*** Data extracts Section Begins ***

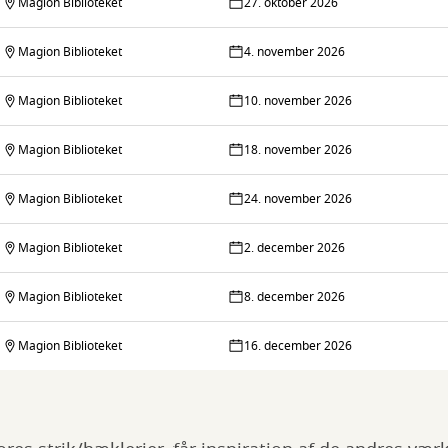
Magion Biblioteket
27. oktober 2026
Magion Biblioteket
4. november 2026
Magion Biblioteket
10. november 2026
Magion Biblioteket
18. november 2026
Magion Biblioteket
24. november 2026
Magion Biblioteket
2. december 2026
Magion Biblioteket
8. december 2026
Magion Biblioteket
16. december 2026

*** Data extracts Section Ends ***

* Work instructions
Once the pictures are removed, output the remaining material exactly.

* Answer section
Magion Biblioteket
27. oktober 2026
Magion Biblioteket
4. november 2026
Magion Biblioteket
10. november 2026
Magion Biblioteket
18. november 2026
Magion Biblioteket
24. november 2026
Magion Biblioteket
2. december 2026
Magion Biblioteket
8. december 2026
Magion Biblioteket
16. december 2026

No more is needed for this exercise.